Photo of the month – July 2023
[German version]

“Layered” cut lumber with a swing in its hips

This month, we have a very dynamic photo for you because the load – as so often happens – is on the move. And it really does look rather as if the load here is “swaying its hips”.

Photo of the month - July 2023

Figure 1  [Martin Lang]

The load:

It is layered cut lumber. However, the term “layered” is simply the one that occurred to us and we would not like to claim that it is technically correct. However, it does very neatly express the fact that the wood, which has been sawn into thick planks, has been separated using wooden slats and stacked, looking just as it did when the tree was growing. This necessarily produces oval structures because a tree, which has a circular shape when it is growing, extends only in one direction (vertically). Why do we mention this? Because this greatly increases the danger of tipping.

Photo of the month - July 2023

Figure 2  [Martin Lang]

This lumber is actually a very nice load. It is rough-sawn and therefore has a coefficient of friction of at least μ = 0.4. Assiduous load-securing experts will be pleased with this because we are lacking only μ = 0.1 to the sides and at the rear. That could easily be taken care of using tie-down lashings.

Photo of the month - July 2023

Figure 3  [Martin Lang]

However, if we look at the load a little more closely, we can easily see one area where things started to come unstuck! If a load like this is to be stacked in a way that forms a more or less compact load unit then it is necessary to use robust dunnage that extends all the way across. The challenge then is to find a way to make the height of the load as uniform as possible. If that is not possible simply using the load itself then board sections must be used for equalization. This dunnage, which should preferably have a rectangular cross-section, gives the load stability and must be inserted tree-shaped layer by tree-shaped layer.

To secure the load at the side, we recommend using loop lashings, as we so often do. These have the advantage of combining tight-fit securing with a tie-down component. Naturally, they must always be guided around the load from both sides. Therefore, at least twelve loop lashings are needed. We assume that the total weight of the load is approximately 24,000 kg, subdivided into three stacks of 8,000 kg each. The four loop lashings per stack provide a securing force of approximately 8,000 daN on each side. Any losses due to angles are compensated for by the assumed friction of µ = 0.4. These measures ensure that the load is secured to the side.

As far as the securing to the front is concerned we see that there are additional stanchions at the end wall. Since we have no information about the strength of the stanchions plus end wall, we assume the strength of a Code XL vehicle (13,500 daN). Given a complete load of 24,000 kg, we need a securing force to the front of 0.8g = 19,200 daN. The friction produces a securing force of μ = 0.4, which corresponds to 9,600 daN. As a result, no further securing is needed to the front.

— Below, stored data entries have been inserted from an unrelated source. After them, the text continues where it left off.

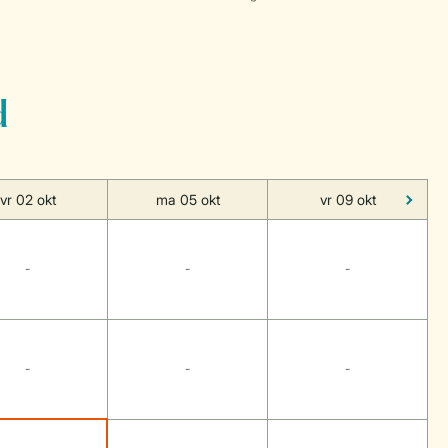
d
vr 02 okt
ma 05 okt
vr 09 okt
-
-
-
-
-
-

The total of twelve loop lashings produce 12 x 400 daN x μ = 0.4 = 1,920 daN of securing force. With regard to the loop lashings, we can only count one side, namely the pre-tensioned side, along with the tie-down lashings. With the end wall, the friction and the loop lashings to the side, we now have adequate securing force for the direction of travel and lateral securing.

We only need some more tie-down lashings to secure the load to the rear. We decide to use another three tie-down lashings with long-lever ratchet handles, which are easily able to supply the missing securing force of 480 daN.

Why do we not use any anti-slip material?

This is definitely not an option here because it would have to be laid between each board.

Photo of the month - July 2023

Figure 4  [Martin Lang]

Figure 4 illustrates very nicely why the structure, as it was, proved to be so unstable. The contact surfaces between the “trees” are very small and the dunnage that has been used is much too feeble. Figure 3 shows the broken dunnage. As a result, the load was not able to hold together.

Your load securing columnists wish you an enjoyable summer and a safe and secure journey at all times.